## [ASSIGNED TASK]
Counting task for the data below: how many lines hold the word "operator"? Answer with the number only.
*** Opening of EXTRACTED DATA ***
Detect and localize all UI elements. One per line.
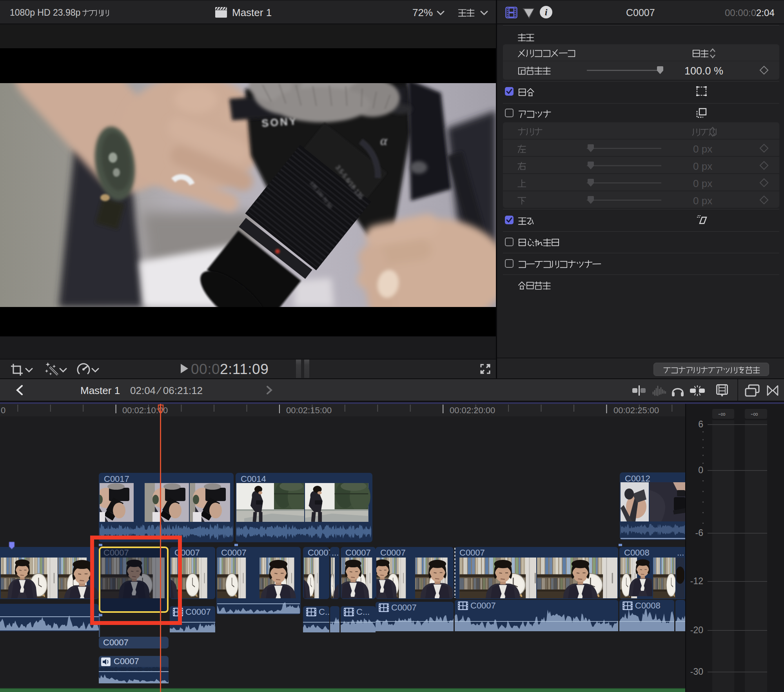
svg-text:i: i xyxy=(545,7,548,17)
svg-text:α: α xyxy=(380,133,388,148)
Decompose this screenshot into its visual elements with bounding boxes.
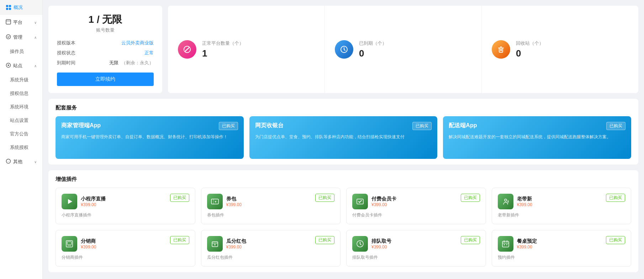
- plugin-live-name: 小程序直播: [81, 196, 106, 202]
- site-icon: [6, 63, 11, 69]
- plugin-reservation-name: 餐桌预定: [517, 238, 537, 245]
- svg-rect-4: [6, 20, 11, 24]
- sidebar-item-overview[interactable]: 概况: [0, 0, 42, 15]
- service-delivery-header: 配送端App 已购买: [449, 122, 625, 130]
- plugin-referral-desc: 老带新插件: [498, 212, 625, 218]
- plugin-coupon-left: ¥ 券包 ¥399.00: [207, 194, 242, 209]
- plugin-redbag-info: 瓜分红包 ¥399.00: [226, 238, 246, 250]
- other-icon: ···: [6, 159, 11, 165]
- sidebar-platform-label: 平台: [13, 19, 22, 26]
- plugin-reservation-price: ¥399.00: [517, 245, 537, 250]
- plugin-card-distributor: 分销商 ¥399.00 已购买 分销商插件: [56, 230, 195, 267]
- service-merchant-badge[interactable]: 已购买: [219, 122, 238, 130]
- plugin-vip-top: 付费会员卡 ¥399.00 已购买: [352, 194, 480, 209]
- service-webcashier-badge[interactable]: 已购买: [412, 122, 432, 130]
- account-number-label: 账号数量: [57, 27, 154, 33]
- sidebar-platform-header[interactable]: 平台 ∨: [0, 15, 42, 30]
- service-card-merchant: 商家管理端App 已购买 商家可用手机一键管理外卖订单、自提订单、数据概况、财务…: [56, 116, 244, 159]
- svg-rect-19: [67, 242, 72, 245]
- service-card-delivery: 配送端App 已购买 解决同城配送难题开发的一套独立的同城配送系统，提供同城配送…: [443, 116, 631, 159]
- stat-normal: 正常平台数量（个） 1: [168, 6, 325, 93]
- plugin-redbag-price: ¥399.00: [226, 245, 246, 250]
- plugin-card-queue: 排队取号 ¥399.00 已购买 排队取号插件: [346, 230, 486, 267]
- plugin-card-referral: 老带新 ¥399.00 已购买 老带新插件: [492, 188, 632, 224]
- plugin-live-desc: 小程序直播插件: [62, 212, 189, 218]
- service-webcashier-title: 网页收银台: [255, 122, 284, 129]
- sidebar-item-operator[interactable]: 操作员: [0, 45, 42, 58]
- plugin-live-left: 小程序直播 ¥399.00: [62, 194, 106, 209]
- sitesettings-label: 站点设置: [10, 118, 28, 123]
- sidebar-item-authinfo[interactable]: 授权信息: [0, 87, 42, 100]
- svg-rect-0: [6, 5, 8, 7]
- plugin-reservation-icon: [498, 236, 513, 252]
- plugin-distributor-desc: 分销商插件: [62, 254, 189, 261]
- plugin-referral-top: 老带新 ¥399.00 已购买: [498, 194, 625, 209]
- plugin-reservation-left: 餐桌预定 ¥399.00: [498, 236, 537, 252]
- plugin-reservation-badge[interactable]: 已购买: [606, 236, 625, 244]
- plugin-distributor-price: ¥399.00: [81, 245, 96, 250]
- main-content: 1 / 无限 账号数量 授权版本 云贝外卖商业版 授权状态 正常 到期时间 无限…: [43, 0, 644, 279]
- plugin-referral-left: 老带新 ¥399.00: [498, 194, 532, 209]
- svg-point-16: [505, 199, 507, 201]
- sidebar-site-label: 站点: [13, 63, 22, 69]
- announcement-label: 官方公告: [10, 131, 28, 136]
- plugin-coupon-badge[interactable]: 已购买: [315, 194, 334, 202]
- svg-rect-24: [504, 244, 505, 245]
- service-merchant-title: 商家管理端App: [61, 122, 101, 129]
- plugin-queue-price: ¥399.00: [371, 245, 391, 250]
- plugin-referral-info: 老带新 ¥399.00: [517, 196, 532, 207]
- svg-point-5: [6, 35, 11, 39]
- svg-text:¥: ¥: [214, 243, 216, 246]
- plugin-redbag-badge[interactable]: 已购买: [315, 236, 334, 244]
- plugin-card-coupon: ¥ 券包 ¥399.00 已购买 券包插件: [201, 188, 341, 224]
- svg-text:¥: ¥: [215, 200, 216, 203]
- service-delivery-title: 配送端App: [449, 122, 477, 129]
- plugin-distributor-badge[interactable]: 已购买: [170, 236, 189, 244]
- plugins-grid: 小程序直播 ¥399.00 已购买 小程序直播插件: [56, 188, 631, 267]
- plugin-coupon-icon: ¥: [207, 194, 223, 209]
- plugin-queue-top: 排队取号 ¥399.00 已购买: [352, 236, 480, 252]
- auth-status-value: 正常: [144, 50, 154, 56]
- services-section: 配套服务 商家管理端App 已购买 商家可用手机一键管理外卖订单、自提订单、数据…: [48, 99, 638, 165]
- plugin-referral-badge[interactable]: 已购买: [606, 194, 625, 202]
- platform-chevron: ∨: [34, 21, 37, 25]
- sidebar-operator-label: 操作员: [10, 49, 24, 54]
- services-title: 配套服务: [56, 104, 631, 111]
- svg-rect-23: [502, 241, 509, 247]
- sysauth-label: 系统授权: [10, 145, 28, 150]
- stat-normal-info: 正常平台数量（个） 1: [202, 40, 244, 59]
- sidebar-item-sitesettings[interactable]: 站点设置: [0, 114, 42, 127]
- svg-rect-1: [9, 5, 11, 7]
- plugin-redbag-top: ¥ 瓜分红包 ¥399.00 已购买: [207, 236, 335, 252]
- plugin-queue-badge[interactable]: 已购买: [461, 236, 480, 244]
- expire-row: 到期时间 无限 （剩余：永久）: [57, 60, 154, 66]
- plugin-distributor-icon: [62, 236, 77, 252]
- plugin-reservation-info: 餐桌预定 ¥399.00: [517, 238, 537, 250]
- sidebar-site-header[interactable]: 站点 ∧: [0, 58, 42, 73]
- service-cards: 商家管理端App 已购买 商家可用手机一键管理外卖订单、自提订单、数据概况、财务…: [56, 116, 631, 159]
- plugin-reservation-desc: 预约插件: [498, 254, 625, 261]
- management-icon: [6, 34, 11, 41]
- authinfo-label: 授权信息: [10, 91, 28, 96]
- plugin-coupon-info: 券包 ¥399.00: [226, 196, 242, 207]
- expire-value: 无限 （剩余：永久）: [109, 60, 154, 66]
- sidebar-item-sysauth[interactable]: 系统授权: [0, 141, 42, 154]
- sidebar-other-header[interactable]: ··· 其他 ∨: [0, 154, 42, 169]
- sidebar-management-header[interactable]: 管理 ∧: [0, 30, 42, 45]
- renew-button[interactable]: 立即续约: [57, 73, 154, 86]
- sidebar: 概况 平台 ∨ 管理 ∧ 操作员: [0, 0, 43, 279]
- stat-expired-title: 已到期（个）: [359, 40, 387, 47]
- sidebar-item-announcement[interactable]: 官方公告: [0, 127, 42, 141]
- sidebar-item-sysupgrade[interactable]: 系统升级: [0, 73, 42, 87]
- expire-label: 到期时间: [57, 60, 75, 66]
- plugin-vip-badge[interactable]: 已购买: [461, 194, 480, 202]
- stat-recycle-value: 0: [516, 48, 544, 59]
- plugin-live-badge[interactable]: 已购买: [170, 194, 189, 202]
- plugin-distributor-left: 分销商 ¥399.00: [62, 236, 96, 252]
- sidebar-other-label: 其他: [13, 159, 22, 165]
- sidebar-management-label: 管理: [13, 34, 22, 41]
- stat-recycle-title: 回收站（个）: [516, 40, 544, 47]
- service-delivery-badge[interactable]: 已购买: [606, 122, 625, 130]
- plugin-coupon-name: 券包: [226, 196, 242, 202]
- sidebar-item-sysenv[interactable]: 系统环境: [0, 100, 42, 114]
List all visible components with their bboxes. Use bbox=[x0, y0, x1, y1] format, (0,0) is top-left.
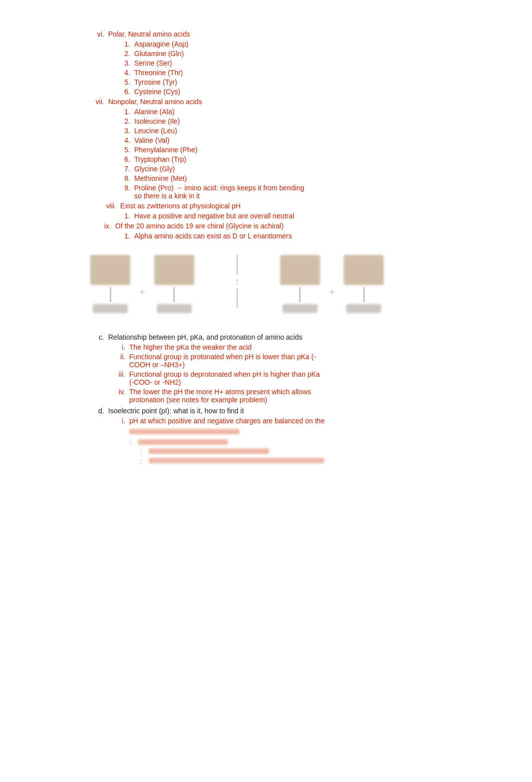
item-text-multiline: The lower the pH the more H+ atoms prese… bbox=[129, 388, 311, 404]
list-item: 1.Have a positive and negative but are o… bbox=[120, 212, 492, 220]
viii-list: 1.Have a positive and negative but are o… bbox=[120, 212, 492, 220]
c-ii-line1: Functional group is protonated when pH i… bbox=[129, 353, 316, 361]
list-item: iv. The lower the pH the more H+ atoms p… bbox=[115, 388, 492, 404]
diagram-2: + bbox=[280, 255, 384, 313]
section-ix: ix. Of the 20 amino acids 19 are chiral … bbox=[90, 222, 492, 230]
item-text: Have a positive and negative but are ove… bbox=[134, 212, 294, 220]
item-text: Glutamine (Gln) bbox=[134, 50, 184, 58]
list-item: iii. Functional group is deprotonated wh… bbox=[115, 370, 492, 386]
c-iii-line2: (-COO- or -NH2) bbox=[129, 378, 320, 386]
item-text: Tyrosine (Tyr) bbox=[134, 78, 177, 86]
item-text-multiline: Functional group is deprotonated when pH… bbox=[129, 370, 320, 386]
item-text: Leucine (Leu) bbox=[134, 127, 177, 135]
c-header: c. Relationship between pH, pKa, and pro… bbox=[90, 333, 492, 341]
diagram-area: + ↕ + bbox=[90, 255, 492, 313]
item-num: i. bbox=[115, 343, 129, 351]
section-c: c. Relationship between pH, pKa, and pro… bbox=[90, 333, 492, 404]
vi-label: vi. bbox=[90, 30, 108, 38]
ix-list: 1.Alpha amino acids can exist as D or L … bbox=[120, 232, 492, 240]
viii-title: Exist as zwitterions at physiological pH bbox=[120, 202, 240, 210]
blurred-image-2b bbox=[344, 255, 384, 313]
blurred-sub-items: 1. 2. bbox=[139, 448, 492, 465]
list-item: 6.Tryptophan (Trp) bbox=[120, 155, 492, 163]
item-num: 7. bbox=[120, 165, 134, 173]
vii-title: Nonpolar, Neutral amino acids bbox=[108, 98, 202, 106]
list-item: 4.Threonine (Thr) bbox=[120, 69, 492, 77]
blurred-sub-label: ii. bbox=[129, 438, 134, 446]
item-text: Alanine (Ala) bbox=[134, 108, 174, 116]
blurred-sub-item-1: 1. bbox=[139, 448, 492, 456]
d-label: d. bbox=[90, 407, 108, 415]
list-item: 3.Leucine (Leu) bbox=[120, 127, 492, 135]
item-num: 2. bbox=[120, 50, 134, 58]
section-vii: vii. Nonpolar, Neutral amino acids bbox=[90, 98, 492, 106]
main-content: vi. Polar, Neutral amino acids 1.Asparag… bbox=[90, 30, 492, 465]
item-num: 4. bbox=[120, 136, 134, 144]
ix-label: ix. bbox=[90, 222, 115, 230]
list-item: 7.Glycine (Gly) bbox=[120, 165, 492, 173]
item-text: Tryptophan (Trp) bbox=[134, 155, 186, 163]
item-num: 2. bbox=[120, 117, 134, 125]
section-vi: vi. Polar, Neutral amino acids bbox=[90, 30, 492, 38]
blurred-sub-line-2 bbox=[149, 458, 324, 463]
item-num: iii. bbox=[115, 370, 129, 378]
list-item: 5.Phenylalanine (Phe) bbox=[120, 146, 492, 154]
item-num: 3. bbox=[120, 127, 134, 135]
vii-label: vii. bbox=[90, 98, 108, 106]
c-ii-line2: COOH or –NH3+) bbox=[129, 361, 316, 369]
d-title: Isoelectric point (pI): what is it, how … bbox=[108, 407, 244, 415]
item-num: 8. bbox=[120, 174, 134, 182]
c-iv-line2: protonation (see notes for example probl… bbox=[129, 396, 311, 404]
c-list: i. The higher the pKa the weaker the aci… bbox=[115, 343, 492, 404]
item-text-multiline: Proline (Pro) → imino acid: rings keeps … bbox=[134, 184, 304, 200]
blurred-sub-item-2: 2. bbox=[139, 458, 492, 465]
vi-title: Polar, Neutral amino acids bbox=[108, 30, 190, 38]
item-num: 1. bbox=[120, 232, 134, 240]
item-text: Phenylalanine (Phe) bbox=[134, 146, 197, 154]
item-num: 4. bbox=[120, 69, 134, 77]
plus-sign: + bbox=[139, 287, 145, 298]
item-text: Valine (Val) bbox=[134, 136, 169, 144]
list-item: 5.Tyrosine (Tyr) bbox=[120, 78, 492, 86]
item-text: Asparagine (Asp) bbox=[134, 40, 188, 48]
item-num: 5. bbox=[120, 78, 134, 86]
item-text: Threonine (Thr) bbox=[134, 69, 183, 77]
blurred-image-1a bbox=[90, 255, 130, 313]
item-text: Glycine (Gly) bbox=[134, 165, 175, 173]
list-item: 9. Proline (Pro) → imino acid: rings kee… bbox=[120, 184, 492, 200]
list-item: i. The higher the pKa the weaker the aci… bbox=[115, 343, 492, 351]
item-text: The higher the pKa the weaker the acid bbox=[129, 343, 251, 351]
section-viii: viii. Exist as zwitterions at physiologi… bbox=[90, 202, 492, 210]
item-num: 6. bbox=[120, 155, 134, 163]
d-list: i. pH at which positive and negative cha… bbox=[115, 417, 492, 425]
list-item: ii. Functional group is protonated when … bbox=[115, 353, 492, 369]
list-item: 2.Isoleucine (Ile) bbox=[120, 117, 492, 125]
blurred-sub-row: ii. bbox=[129, 438, 492, 446]
item-text: Serine (Ser) bbox=[134, 59, 172, 67]
d-header: d. Isoelectric point (pI): what is it, h… bbox=[90, 407, 492, 415]
item-num: 1. bbox=[120, 212, 134, 220]
ix-title: Of the 20 amino acids 19 are chiral (Gly… bbox=[115, 222, 284, 230]
item-text: Isoleucine (Ile) bbox=[134, 117, 180, 125]
arrow-connector: ↕ bbox=[234, 255, 240, 308]
blurred-line-2 bbox=[138, 439, 228, 445]
c-label: c. bbox=[90, 333, 108, 341]
section-d: d. Isoelectric point (pI): what is it, h… bbox=[90, 407, 492, 465]
vi-list: 1.Asparagine (Asp) 2.Glutamine (Gln) 3.S… bbox=[120, 40, 492, 96]
blurred-image-1b bbox=[154, 255, 194, 313]
viii-label: viii. bbox=[90, 202, 120, 210]
list-item: 4.Valine (Val) bbox=[120, 136, 492, 144]
list-item: 3.Serine (Ser) bbox=[120, 59, 492, 67]
item-text: pH at which positive and negative charge… bbox=[129, 417, 325, 425]
item-num: 1. bbox=[120, 40, 134, 48]
item-num: 9. bbox=[120, 184, 134, 192]
item-num: 6. bbox=[120, 88, 134, 96]
list-item: 1.Asparagine (Asp) bbox=[120, 40, 492, 48]
plus-sign-2: + bbox=[329, 287, 335, 298]
item-num: 5. bbox=[120, 146, 134, 154]
diagram-1: + bbox=[90, 255, 194, 313]
item-num: ii. bbox=[115, 353, 129, 361]
item-text-multiline: Functional group is protonated when pH i… bbox=[129, 353, 316, 369]
blurred-image-2a bbox=[280, 255, 320, 313]
list-item: 8.Methionine (Met) bbox=[120, 174, 492, 182]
*** Close of EXTRACTED DATA ***
## [ANSWER TO THE EXERCISE]
2